TRY IT —
For this exercise, output the line containing "Dokumen penting" and every line after it through the end of the records, exactly, and no other line.

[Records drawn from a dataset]

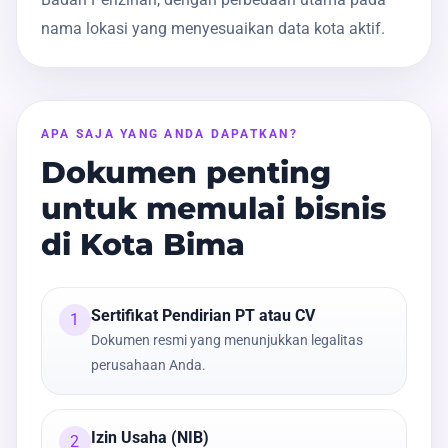
nama lokasi yang menyesuaikan data kota aktif.
APA SAJA YANG ANDA DAPATKAN?
Dokumen penting
untuk memulai bisnis
di Kota Bima
Sertifikat Pendirian PT atau CV
1
Dokumen resmi yang menunjukkan legalitas
perusahaan Anda.
Izin Usaha (NIB)
2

TASK SOLUTION —
Dokumen penting
untuk memulai bisnis
di Kota Bima
Sertifikat Pendirian PT atau CV
1
Dokumen resmi yang menunjukkan legalitas
perusahaan Anda.
Izin Usaha (NIB)
2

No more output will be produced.